The Andrée Vajda Janyk Sports Field is open for play April 1 to November 30 weather permitting. The RMOW will not remove snow from the field and under no circumstances are users (clubs, associations or the general public) permitted to snow clear any portion of the field.
The sports field is a multi-use, illuminated artificial turf sports field located in Bayly Park at Cheakamus Crossing. At 70 metres by 110 metres in size and illuminated at night, the field provides an improved outdoor playing surface in Whistler. The field also helps meet the community’s high demand for sport fields now and into the future.
The sports field is striped for full size soccer (64x100m), mini soccer (47x64m with retreat hash marks), baseball infield (3 diamond sizes) and Canadian football (perimeter lines with 10 yard hash marks).
Named in honour of Andrée Janyk
In October 2018, Whistler Council voted unanimously to name the new sports field in honour of celebrated community member and late councilor Andrée Janyk.
Among Andrée's long list of legacies, she was instrumental in growing youth soccer in Whistler.
Field rules and operations
- Permitted sports: The field is open for soccer, football, rugby, ultimate Frisbee and field hockey. All other uses are prohibited.
- Hours of operation: The field will be open from 8 a.m. to 10 p.m.
- No dogs: To protect the surface, dogs are strictly not allowed on the field.
- Parking: Available adjacent to the sports field and opposite 1090 Legacy Way. The parking lot was expanded in 2019 to a 70 vehicle capacity.

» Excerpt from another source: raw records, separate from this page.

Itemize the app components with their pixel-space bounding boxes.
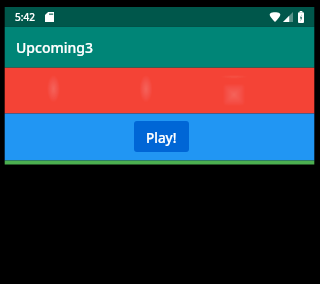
button[interactable]: Item 2 bbox=[108, 68, 211, 114]
other: Battery bbox=[298, 11, 304, 23]
staticText: Play! bbox=[146, 129, 177, 147]
staticText: Upcoming3 bbox=[16, 38, 93, 57]
other: Wifi bbox=[269, 12, 281, 22]
other: Signal strength bbox=[283, 12, 293, 22]
button[interactable]: Item 3 bbox=[211, 68, 314, 114]
button[interactable]: Play! bbox=[134, 121, 189, 152]
staticText: 5:42 bbox=[15, 10, 35, 24]
other: Notification bbox=[45, 12, 54, 22]
button[interactable]: Upcoming3 bbox=[5, 27, 315, 68]
button[interactable]: Item 1 bbox=[5, 68, 108, 114]
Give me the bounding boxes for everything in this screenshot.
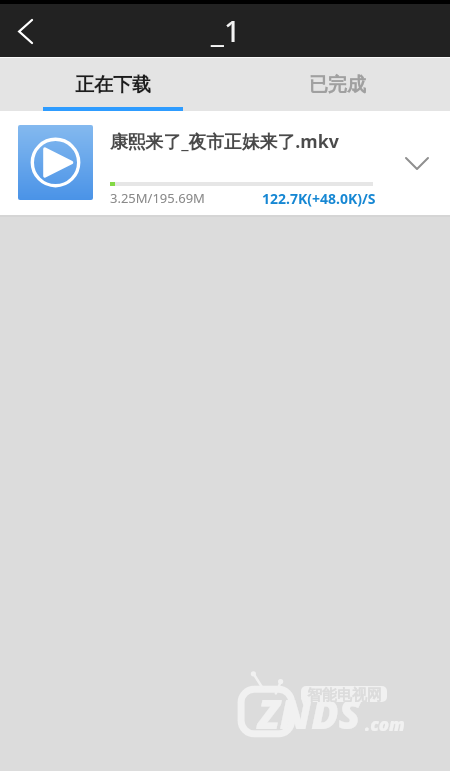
button[interactable]: Expand <box>382 111 450 215</box>
staticText: _1 <box>211 11 241 50</box>
button[interactable]: 康熙来了_夜市正妹来了.mkv <box>0 111 450 215</box>
staticText: 122.7K(+48.0K)/S <box>262 189 376 208</box>
staticText: 已完成 <box>309 73 366 97</box>
staticText: .com <box>365 713 405 736</box>
staticText: 正在下载 <box>75 73 151 97</box>
staticText: ZNDS <box>258 686 361 740</box>
staticText: 康熙来了_夜市正妹来了.mkv <box>110 129 339 153</box>
button[interactable]: Back <box>0 4 46 57</box>
button[interactable]: 已完成 <box>225 58 450 111</box>
staticText: 3.25M/195.69M <box>110 189 205 207</box>
button[interactable]: 正在下载 <box>0 58 225 111</box>
staticText: 智能电视网 <box>307 686 382 702</box>
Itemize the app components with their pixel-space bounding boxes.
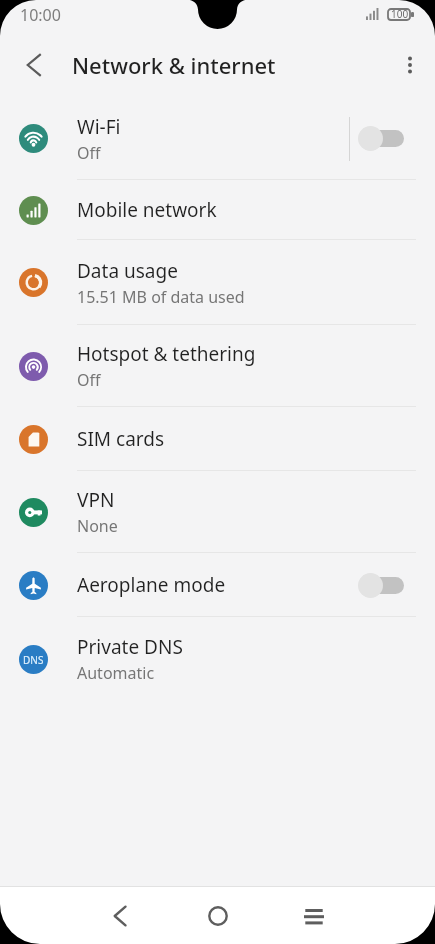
button[interactable]: Aeroplane mode switch [344, 553, 404, 617]
staticText: SIM cards [77, 426, 165, 452]
button[interactable]: More options [385, 32, 435, 97]
staticText: 15.51 MB of data used [77, 286, 245, 308]
button[interactable]: Back [98, 894, 142, 938]
button[interactable]: Wi-Fi [0, 97, 435, 180]
staticText: Wi-Fi [77, 114, 121, 140]
button[interactable]: Home [196, 894, 240, 938]
staticText: Data usage [77, 258, 178, 284]
staticText: Off [77, 369, 101, 391]
staticText: 100 [391, 7, 409, 21]
staticText: Mobile network [77, 197, 217, 223]
staticText: 10:00 [20, 4, 61, 26]
button[interactable]: Mobile network [0, 180, 435, 240]
button[interactable]: Recent apps [292, 894, 336, 938]
button[interactable]: Data usage [0, 240, 435, 325]
button[interactable]: DNS [0, 617, 435, 701]
button[interactable]: Aeroplane mode [0, 553, 435, 617]
staticText: Aeroplane mode [77, 572, 226, 598]
button[interactable]: Hotspot & tethering [0, 325, 435, 407]
button[interactable]: SIM cards [0, 407, 435, 471]
staticText: Automatic [77, 662, 155, 684]
staticText: Hotspot & tethering [77, 341, 256, 367]
staticText: None [77, 515, 118, 537]
staticText: VPN [77, 487, 115, 513]
staticText: Private DNS [77, 634, 183, 660]
button[interactable]: VPN [0, 471, 435, 553]
staticText: Network & internet [72, 50, 276, 80]
button[interactable]: Navigate up [0, 32, 67, 97]
staticText: DNS [23, 653, 44, 667]
button[interactable]: Wi-Fi switch [344, 97, 404, 180]
staticText: Off [77, 142, 101, 164]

- Snow removal: The RMOW will not remove snow from the field unless under exceptional circumstances. Snow removal has the potential to damage the turf surface and invalidate the turf’s warranty, as well as disperse the infill product below necessary safety levels. Under no circumstances are users (Clubs, Associations, general public, etc.) permitted to snow clear any portion of the field.
- Lighting: To facilitate evening and night time use, the sports field can be illuminated with LED fixtures. Shields mounted onto the fixtures direct light to the sports field surface, reducing glare and light pollution to the surrounding neighbourhood. Light levels are approximately one third of the light levels of one ball diamond at Spruce Grove Park. Reservations are required to use the lights.

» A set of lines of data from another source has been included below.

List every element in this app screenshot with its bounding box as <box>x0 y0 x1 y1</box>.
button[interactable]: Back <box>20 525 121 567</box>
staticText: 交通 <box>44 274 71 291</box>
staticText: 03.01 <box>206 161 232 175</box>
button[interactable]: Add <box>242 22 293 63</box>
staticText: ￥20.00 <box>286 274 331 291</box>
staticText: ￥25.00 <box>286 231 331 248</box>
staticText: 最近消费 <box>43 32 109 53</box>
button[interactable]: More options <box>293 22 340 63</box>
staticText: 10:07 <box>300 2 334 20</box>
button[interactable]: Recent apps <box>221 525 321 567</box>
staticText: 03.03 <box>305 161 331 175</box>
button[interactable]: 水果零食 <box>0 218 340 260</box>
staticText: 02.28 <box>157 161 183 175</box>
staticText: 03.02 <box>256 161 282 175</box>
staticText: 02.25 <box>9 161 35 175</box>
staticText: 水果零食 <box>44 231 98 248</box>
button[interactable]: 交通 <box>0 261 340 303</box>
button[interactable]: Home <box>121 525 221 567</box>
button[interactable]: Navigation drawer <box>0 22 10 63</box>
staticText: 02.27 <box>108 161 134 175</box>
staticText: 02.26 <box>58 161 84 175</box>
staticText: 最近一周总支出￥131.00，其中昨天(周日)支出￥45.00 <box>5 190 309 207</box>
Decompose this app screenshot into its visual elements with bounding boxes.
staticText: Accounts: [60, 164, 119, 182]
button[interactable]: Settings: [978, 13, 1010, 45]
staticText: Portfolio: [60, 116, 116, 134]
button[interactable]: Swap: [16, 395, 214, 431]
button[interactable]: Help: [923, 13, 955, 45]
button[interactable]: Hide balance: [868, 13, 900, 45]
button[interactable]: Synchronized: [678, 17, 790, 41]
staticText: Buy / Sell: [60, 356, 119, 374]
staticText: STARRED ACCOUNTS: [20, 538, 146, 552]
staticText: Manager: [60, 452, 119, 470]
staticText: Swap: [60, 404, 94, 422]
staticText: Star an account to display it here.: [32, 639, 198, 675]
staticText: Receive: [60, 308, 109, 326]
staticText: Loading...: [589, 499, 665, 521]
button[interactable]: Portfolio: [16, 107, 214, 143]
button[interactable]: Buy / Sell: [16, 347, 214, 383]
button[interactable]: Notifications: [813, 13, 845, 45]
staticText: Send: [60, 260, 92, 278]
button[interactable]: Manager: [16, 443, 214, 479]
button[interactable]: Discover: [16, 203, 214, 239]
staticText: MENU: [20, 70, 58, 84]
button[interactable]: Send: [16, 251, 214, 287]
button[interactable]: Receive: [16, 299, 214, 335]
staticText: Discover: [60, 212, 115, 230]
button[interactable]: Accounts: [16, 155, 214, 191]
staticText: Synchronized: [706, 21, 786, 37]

Andree Vajda Janyk Sports Field Operational Guidelines and Sports Field Specifications guide use of the sports field as well as provide facility specifications
, and rental priorities.
Rental Fees and Reservations
The field will need to be reserved to be used, including by athletes for casual training.
When not reserved, the sports field is available to the general public for casual, non-exclusive use for permitted activities. Reservations will be posted on the site, and the public will be expected to leave the sports field at commencement of a reservation
To make a reservation, contact the Outdoor Facility Booking Coordinator at email@example.com.

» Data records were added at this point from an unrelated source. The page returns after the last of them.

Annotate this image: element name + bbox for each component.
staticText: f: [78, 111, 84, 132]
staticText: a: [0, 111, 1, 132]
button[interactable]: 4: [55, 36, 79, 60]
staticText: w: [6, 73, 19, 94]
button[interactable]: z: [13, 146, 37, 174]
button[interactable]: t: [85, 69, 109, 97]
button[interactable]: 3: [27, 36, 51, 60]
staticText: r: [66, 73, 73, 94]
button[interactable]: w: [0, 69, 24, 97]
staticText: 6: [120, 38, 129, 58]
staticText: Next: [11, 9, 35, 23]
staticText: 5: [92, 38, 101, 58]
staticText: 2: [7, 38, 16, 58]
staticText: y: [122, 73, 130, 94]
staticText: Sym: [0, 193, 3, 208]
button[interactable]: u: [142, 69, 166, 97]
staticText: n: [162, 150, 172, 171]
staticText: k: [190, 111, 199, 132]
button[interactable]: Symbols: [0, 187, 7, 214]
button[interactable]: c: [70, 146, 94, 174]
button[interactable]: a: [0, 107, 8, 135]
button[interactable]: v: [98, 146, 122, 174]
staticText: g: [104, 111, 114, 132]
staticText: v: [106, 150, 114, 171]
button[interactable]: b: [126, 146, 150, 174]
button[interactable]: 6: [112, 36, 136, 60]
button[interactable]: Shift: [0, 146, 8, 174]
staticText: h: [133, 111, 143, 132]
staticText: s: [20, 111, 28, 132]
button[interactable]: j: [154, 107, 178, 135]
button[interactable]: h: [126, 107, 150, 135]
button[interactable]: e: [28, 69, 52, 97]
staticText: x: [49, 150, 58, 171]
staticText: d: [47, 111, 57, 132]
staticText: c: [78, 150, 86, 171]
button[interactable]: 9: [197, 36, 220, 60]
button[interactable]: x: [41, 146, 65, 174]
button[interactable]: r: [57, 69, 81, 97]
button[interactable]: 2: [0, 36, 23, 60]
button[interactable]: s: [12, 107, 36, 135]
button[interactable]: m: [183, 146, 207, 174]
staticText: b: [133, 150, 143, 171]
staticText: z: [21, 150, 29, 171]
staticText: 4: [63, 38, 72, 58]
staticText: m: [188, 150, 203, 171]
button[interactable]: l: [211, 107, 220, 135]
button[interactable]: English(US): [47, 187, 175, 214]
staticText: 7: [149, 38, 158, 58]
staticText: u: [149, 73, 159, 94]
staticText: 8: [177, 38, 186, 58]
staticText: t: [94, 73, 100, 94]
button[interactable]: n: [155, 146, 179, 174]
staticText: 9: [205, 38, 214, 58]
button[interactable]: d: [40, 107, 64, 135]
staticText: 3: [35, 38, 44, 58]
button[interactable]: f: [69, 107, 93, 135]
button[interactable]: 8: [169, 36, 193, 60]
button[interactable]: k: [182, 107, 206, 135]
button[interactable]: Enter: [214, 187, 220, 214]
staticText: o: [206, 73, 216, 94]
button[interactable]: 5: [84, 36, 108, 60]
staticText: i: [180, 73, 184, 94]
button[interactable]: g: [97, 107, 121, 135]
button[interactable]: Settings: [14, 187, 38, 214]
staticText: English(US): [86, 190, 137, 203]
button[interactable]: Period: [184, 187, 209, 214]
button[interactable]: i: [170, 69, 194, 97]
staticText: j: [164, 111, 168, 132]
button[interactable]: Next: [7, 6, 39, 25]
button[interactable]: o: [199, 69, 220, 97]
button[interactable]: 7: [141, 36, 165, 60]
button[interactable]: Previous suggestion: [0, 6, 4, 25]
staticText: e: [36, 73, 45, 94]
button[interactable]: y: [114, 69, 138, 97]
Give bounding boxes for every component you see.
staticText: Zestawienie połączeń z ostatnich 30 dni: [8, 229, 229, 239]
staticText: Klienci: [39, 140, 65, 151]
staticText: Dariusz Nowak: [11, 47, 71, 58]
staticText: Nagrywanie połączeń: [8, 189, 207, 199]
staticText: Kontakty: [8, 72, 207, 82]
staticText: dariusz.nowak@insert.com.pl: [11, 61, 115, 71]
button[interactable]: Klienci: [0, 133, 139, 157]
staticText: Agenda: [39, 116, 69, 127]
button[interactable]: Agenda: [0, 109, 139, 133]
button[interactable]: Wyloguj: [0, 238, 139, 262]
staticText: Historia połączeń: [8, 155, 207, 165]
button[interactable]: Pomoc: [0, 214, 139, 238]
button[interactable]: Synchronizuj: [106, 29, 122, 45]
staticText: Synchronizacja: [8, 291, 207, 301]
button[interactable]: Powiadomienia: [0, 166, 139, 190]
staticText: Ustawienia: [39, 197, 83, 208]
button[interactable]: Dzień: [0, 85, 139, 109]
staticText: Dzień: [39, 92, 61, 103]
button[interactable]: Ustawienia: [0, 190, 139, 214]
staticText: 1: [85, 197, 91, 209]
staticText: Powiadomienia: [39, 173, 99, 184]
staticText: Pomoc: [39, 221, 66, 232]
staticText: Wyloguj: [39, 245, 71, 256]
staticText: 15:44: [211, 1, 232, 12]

The infill material for the sports field is a mix of Thermoplastic Elastomer (TPE) and sand, rather than the commonly used infill type crumb rubber.
A food safe material, TPE combines thermoplastics with an elastomeric component for soft, flexible products. It is commonly used in the medical industry as well as in household items such as grips on pens, toothbrushes, toddler sippy cups and phone cases. It has proven successful in artificial turf fields located elsewhere in British Columbia.
At the end of its useful lifespan the turf will be shipped to a turf recycling facility currently under construction in California, if options to repurpose the turf prove unsuccessful.
Turf fibres can be separated from the backing material, and each material can be processed into small pellets or beads, which are then incorporated into other manufacturing products like plastic lumber and household products.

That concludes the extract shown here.